§ Task prompt: Filter these entries so that only lines with the word "πόρων" remain.

-------- Extracted information --------

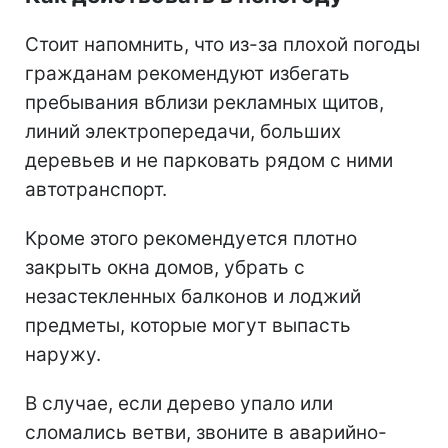
Стоит напомнить, что из-за плохой погоды
гражданам рекомендуют избегать
пребывания вблизи рекламных щитов,
линий электропередачи, больших
деревьев и не парковать рядом с ними
автотранспорт.
Кроме этого рекомендуется плотно
закрыть окна домов, убрать с
незастекленных балконов и лоджий
предметы, которые могут выпасть
наружу.
В случае, если дерево упало или
сломались ветви, звоните в аварийно-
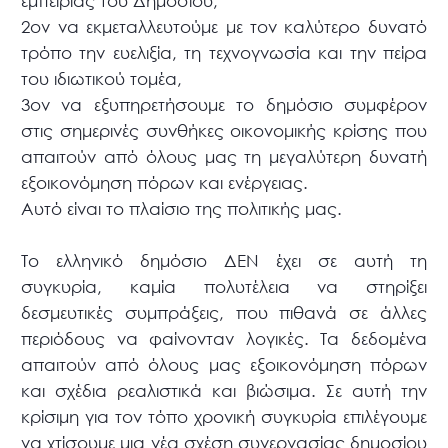
εμπειρίας του Δημοσίου,
2ον να εκμεταλλευτούμε με τον καλύτερο δυνατό
τρόπο την ευελιξία, τη τεχνογνωσία και την πείρα
του ιδιωτικού τομέα,
3ον να εξυπηρετήσουμε το δημόσιο συμφέρον
στις σημερινές συνθήκες οικονομικής κρίσης που
απαιτούν από όλους μας τη μεγαλύτερη δυνατή
εξοικονόμηση πόρων και ενέργειας.
Αυτό είναι το πλαίσιο της πολιτικής μας.
Το ελληνικό δημόσιο ΔΕΝ έχει σε αυτή τη
συγκυρία, καμία πολυτέλεια να στηρίξει
δεσμευτικές συμπράξεις, που πιθανά σε άλλες
περιόδους να φαίνονταν λογικές. Τα δεδομένα
απαιτούν από όλους μας εξοικονόμηση πόρων
και σχέδια ρεαλιστικά και βιώσιμα. Σε αυτή την
κρίσιμη για τον τόπο χρονική συγκυρία επιλέγουμε
να χτίσουμε μια νέα σχέση συνεργασίας δημοσίου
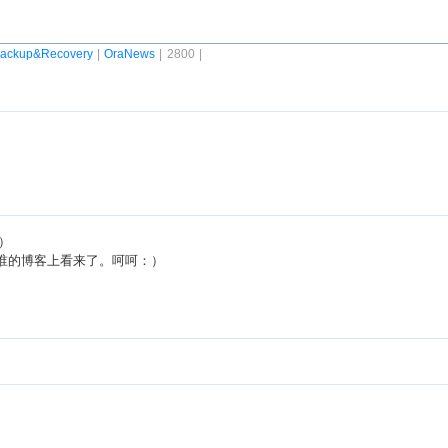
ackup&Recovery
|
OraNews
| 2800 |
）
是哪谁的博客上看来了。呵呵：）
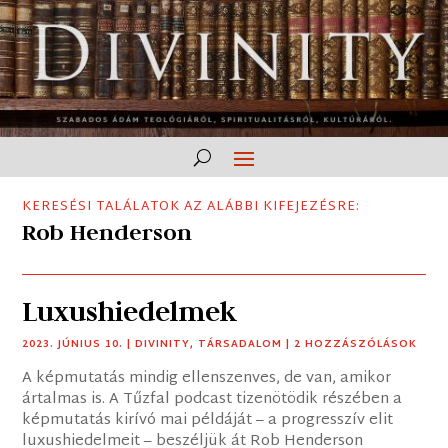
KERESÉSI TALÁLATOK AZ ALÁBBI KIFEJEZÉSRE:
Rob Henderson
Luxushiedelmek
2023. JÚNIUS 10.
|
DIVINITY
,
TÁRSADALOM
| 2 HOZZÁSZÓLÁSOK
A képmutatás mindig ellenszenves, de van, amikor
ártalmas is. A Tűzfal podcast tizenötödik részében a
képmutatás kirívó mai példáját – a progresszív elit
luxushiedelmeit – beszéljük át Rob Henderson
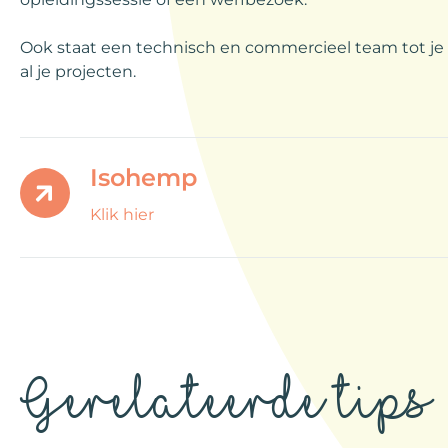
Ook staat een technisch en commercieel team tot je
al je projecten.
Isohemp
Klik hier
Gerelateerde tips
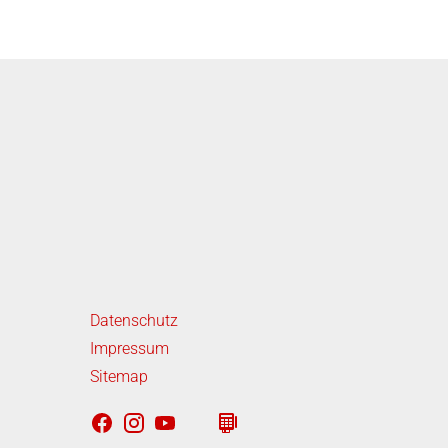
iterführende Links
Datenschutz
Impressum
Sitemap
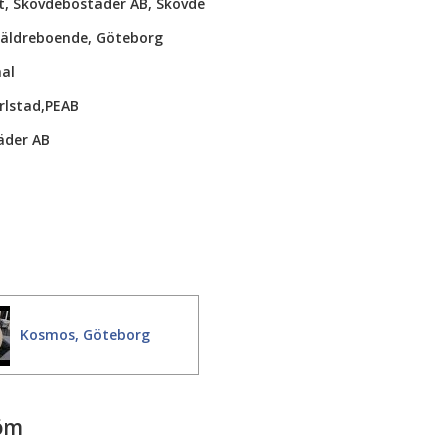
it, Skövdebostäder AB, Skövde
s äldreboende, Göteborg
al
arlstad,PEAB
äder AB
Kosmos, Göteborg
röm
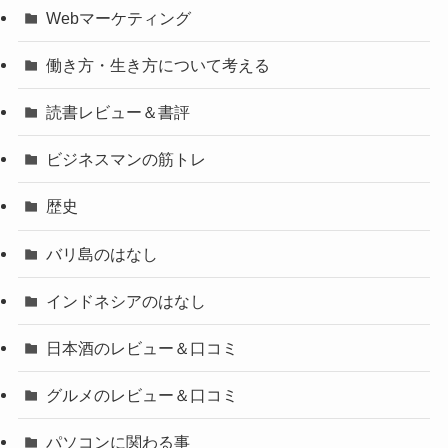
Webマーケティング
働き方・生き方について考える
読書レビュー＆書評
ビジネスマンの筋トレ
歴史
バリ島のはなし
インドネシアのはなし
日本酒のレビュー＆口コミ
グルメのレビュー＆口コミ
パソコンに関わる事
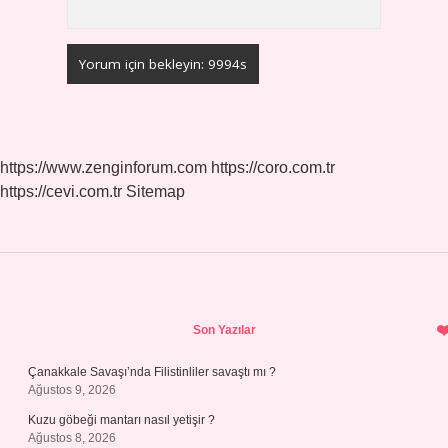
https://www.zenginforum.com
https://coro.com.tr
https://cevi.com.tr
Sitemap
Sidebar
Son Yazılar
Çanakkale Savaşı’nda Filistinliler savaştı mı ?
Ağustos 9, 2026
Kuzu göbeği mantarı nasıl yetişir ?
Ağustos 8, 2026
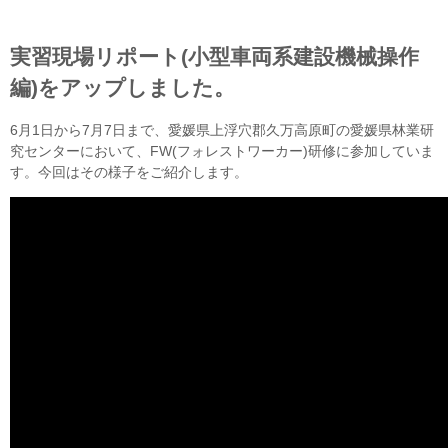
実習現場リポート(小型車両系建設機械操作
編)をアップしました。
6月1日から7月7日まで、愛媛県上浮穴郡久万高原町の愛媛県林業研
究センターにおいて、FW(フォレストワーカー)研修に参加していま
す。今回はその様子をご紹介します。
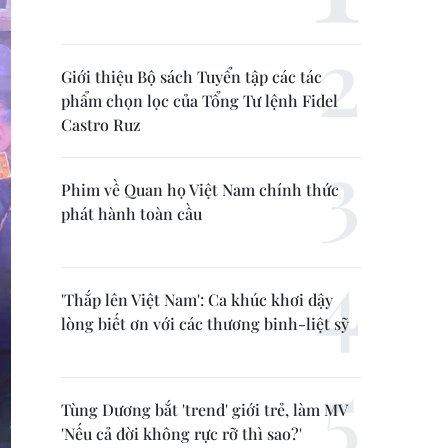
Giới thiệu Bộ sách Tuyển tập các tác
phẩm chọn lọc của Tổng Tư lệnh Fidel
Castro Ruz
Phim về Quan họ Việt Nam chính thức
phát hành toàn cầu
'Thắp lên Việt Nam': Ca khúc khơi dậy
lòng biết ơn với các thương binh-liệt sỹ
Tùng Dương bắt 'trend' giới trẻ, làm MV
'Nếu cả đời không rực rỡ thì sao?'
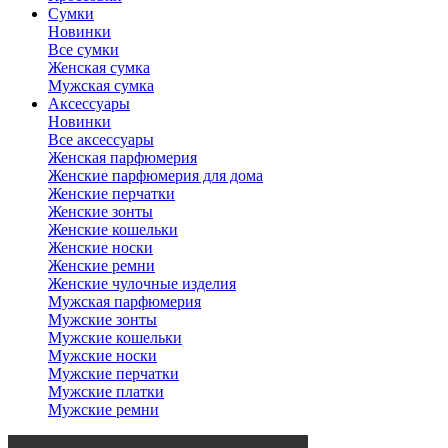
Сумки
Новинки
Все сумки
Женская сумка
Мужская сумка
Аксессуары
Новинки
Все аксессуары
Женская парфюмерия
Женские парфюмерия для дома
Женские перчатки
Женские зонты
Женские кошельки
Женские носки
Женские ремни
Женские чулочные изделия
Мужская парфюмерия
Мужские зонты
Мужские кошельки
Мужские носки
Мужские перчатки
Мужские платки
Мужские ремни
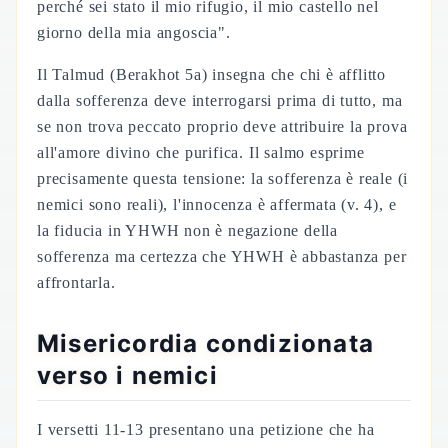
perché sei stato il mio rifugio, il mio castello nel
giorno della mia angoscia".
Il Talmud (Berakhot 5a) insegna che chi è afflitto
dalla sofferenza deve interrogarsi prima di tutto, ma
se non trova peccato proprio deve attribuire la prova
all'amore divino che purifica. Il salmo esprime
precisamente questa tensione: la sofferenza è reale (i
nemici sono reali), l'innocenza è affermata (v. 4), e
la fiducia in YHWH non è negazione della
sofferenza ma certezza che YHWH è abbastanza per
affrontarla.
Misericordia condizionata
verso i nemici
I versetti 11-13 presentano una petizione che ha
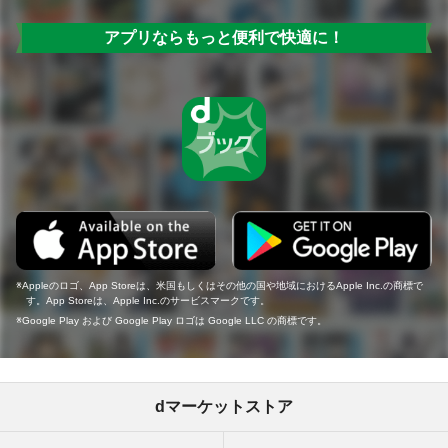
アプリならもっと便利で快適に！
Appleのロゴ、App Storeは、米国もしくはその他の国や地域におけるApple Inc.の商標で
す。App Storeは、Apple Inc.のサービスマークです。
Google Play および Google Play ロゴは Google LLC の商標です。
dマーケットストア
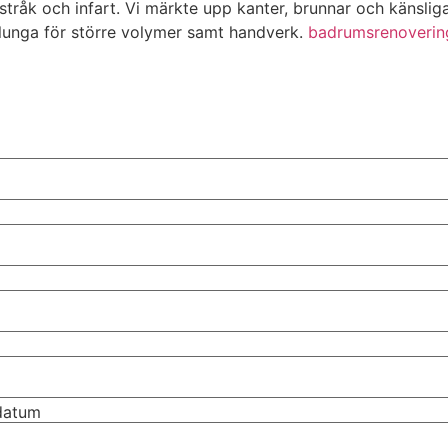
stråk och infart. Vi märkte upp kanter, brunnar och känslig
lunga för större volymer samt handverk.
badrumsrenoverin
tdatum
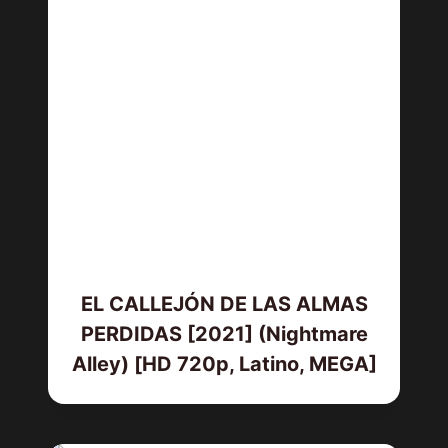
EL CALLEJÓN DE LAS ALMAS
PERDIDAS [2021] (Nightmare
Alley) [HD 720p, Latino, MEGA]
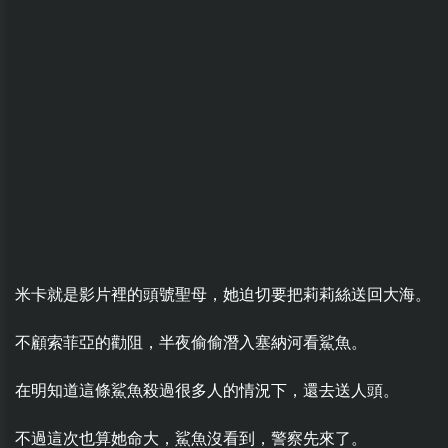
米卡就是影片裡的頭號聖母，她迫切要把莉莉絲送回大海。
不顧索菲亞的勸阻，半夜偷偷潛入塞納河看鯊魚。
在明知道這條鯊魚殺過很多人的情況下，還去送人頭。
不過這次也算她命大，鯊魚沒看到，警察先來了。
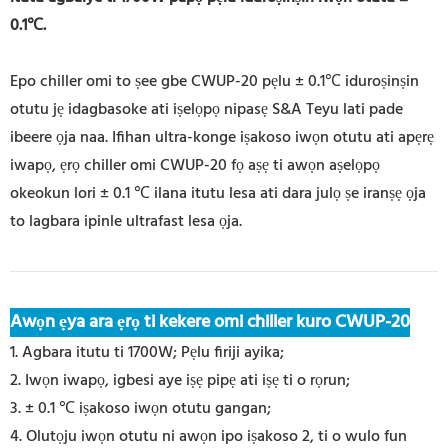
0.1℃.
Epo chiller omi to ṣee gbe CWUP-20 pẹlu ± 0.1℃ iduroṣinṣin
otutu jẹ idagbasoke ati iṣelọpọ nipasẹ S&A Teyu lati pade
ibeere ọja naa. Ifihan ultra-konge iṣakoso iwọn otutu ati apẹrẹ
iwapọ, ẹrọ chiller omi CWUP-20 fọ aṣẹ ti awọn aṣelọpọ
okeokun lori ± 0.1 ℃ ilana itutu lesa ati dara julọ ṣe iranṣẹ ọja
to lagbara ipinle
ultrafast lesa ọja.
Awọn ẹya ara ẹrọ ti kekere omi chiller kuro CWUP-20
1. Agbara itutu ti 1700W; Pẹlu firiji ayika;
2. Iwọn iwapọ, igbesi aye iṣẹ pipẹ ati iṣẹ ti o rọrun;
3. ± 0.1 ℃ iṣakoso iwọn otutu gangan;
4. Olutọju iwọn otutu ni awọn ipo iṣakoso 2, ti o wulo fun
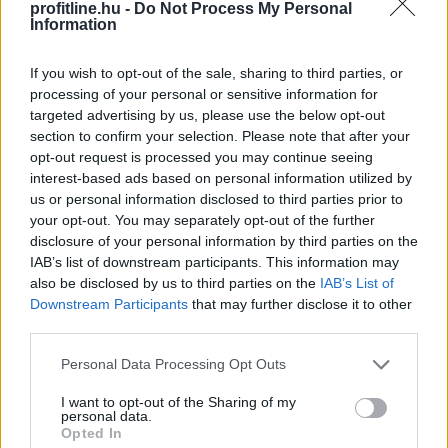
profitline.hu -
Do Not Process My Personal
Information
If you wish to opt-out of the sale, sharing to third parties, or
Az andalúziai Niebla város közelében nyolcezer
processing of your personal or sensitive information for
hektáron pusztít erdőtűz, emiatt hat településről 500
targeted advertising by us, please use the below opt-out
embert evakuáltak elővigyázatosságból - közölte
section to confirm your selection. Please note that after your
Antonio Sanz, a tartomány vészhelyzet-kezelési
opt-out request is processed you may continue seeing
tanácsosa vasárnap.
interest-based ads based on personal information utilized by
us or personal information disclosed to third parties prior to
2026. 08. 10. 02:00
your opt-out. You may separately opt-out of the further
disclosure of your personal information by third parties on the
Megosztás:
IAB’s list of downstream participants. This information may
TOVÁBB
also be disclosed by us to third parties on the
IAB’s List of
Downstream Participants
that may further disclose it to other
third parties.
A világ 10 legjobb filmje, ami valaha
Please note that this website/app uses one or more Google
Personal Data Processing Opt Outs
készült - hányat láttál?
services and may gather and store information including but
not limited to your visit or usage behaviour. You may click to
I want to opt-out of the Sharing of my
personal data.
grant or deny consent to Google and its third-party tags to
Opted In
use your data for below specified purposes in below Google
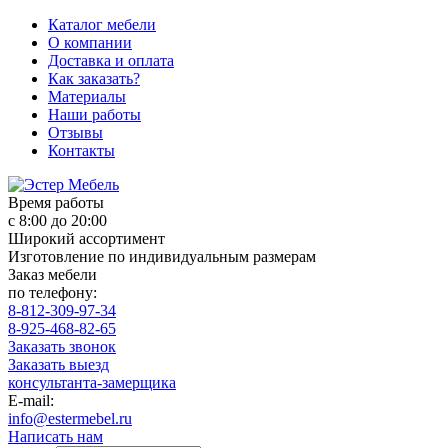
Каталог мебели
О компании
Доставка и оплата
Как заказать?
Материалы
Наши работы
Отзывы
Контакты
Время работы
с 8:00 до 20:00
Широкий ассортимент
Изготовление по индивидуальным размерам
Заказ мебели
по телефону:
8-812-309-97-34
8-925-468-82-65
Заказать звонок
Заказать выезд
консультанта-замерщика
E-mail:
info@estermebel.ru
Написать нам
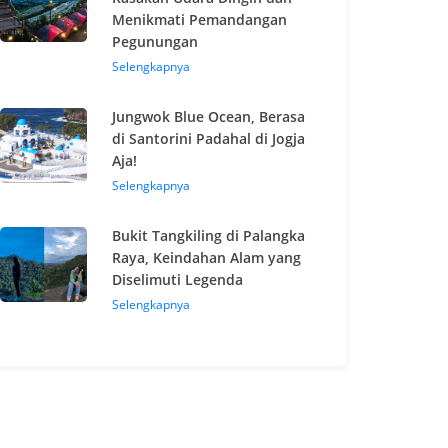
Menikmati Pemandangan
Pegunungan
Selengkapnya
Jungwok Blue Ocean, Berasa
di Santorini Padahal di Jogja
Aja!
Selengkapnya
Bukit Tangkiling di Palangka
Raya, Keindahan Alam yang
Diselimuti Legenda
Selengkapnya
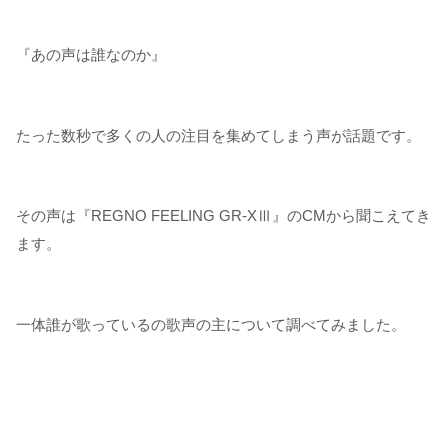
『あの声は誰なのか』
たった数秒で多くの人の注目を集めてしまう声が話題です。
その声は『REGNO FEELING GR-XⅢ』のCMから聞こえてき
ます。
一体誰が歌っているの歌声の主について調べてみました。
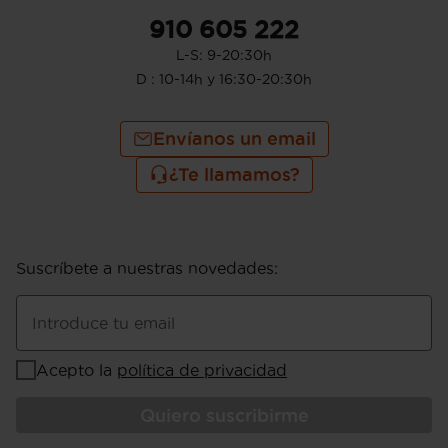
910 605 222
L-S: 9-20:30h
D : 10-14h y 16:30-20:30h
Envíanos un email
¿Te llamamos?
Suscríbete a nuestras novedades
:
Introduce tu email
Acepto la
política de privacidad
Quiero suscribirme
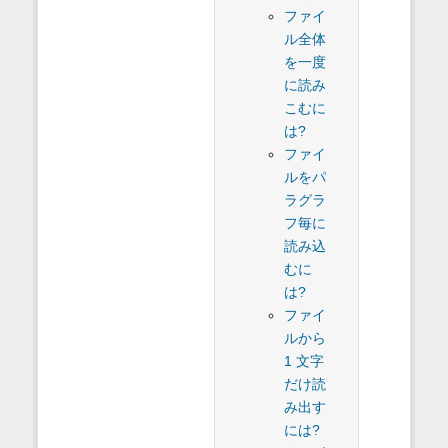
ファイ
ル全体
を一度
に読み
こむに
は?
ファイ
ルをパ
ラグラ
フ毎に
読み込
むに
は?
ファイ
ルから
1 文字
だけ読
み出す
には?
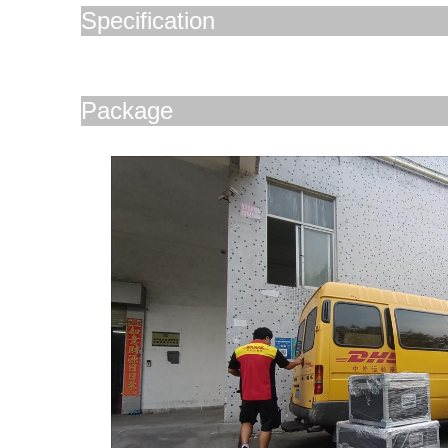
Specification
Package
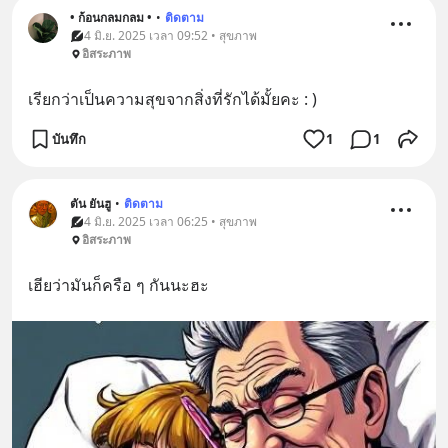
• ก้อนกลมกลม •
•
ติดตาม
4 มิ.ย. 2025 เวลา 09:52 • สุขภาพ
อิสระภาพ
เรียกว่าเป็นความสุขจากสิ่งที่รักได้มั้ยคะ : )
บันทึก
1
1
ตัน ยันฮู
•
ติดตาม
4 มิ.ย. 2025 เวลา 06:25 • สุขภาพ
อิสระภาพ
เฮียว่ามันก็ครือ ๆ กันนะฮะ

--------

§ Exercise answer:
εξοικονόμηση πόρων και ενέργειας.
απαιτούν από όλους μας εξοικονόμηση πόρων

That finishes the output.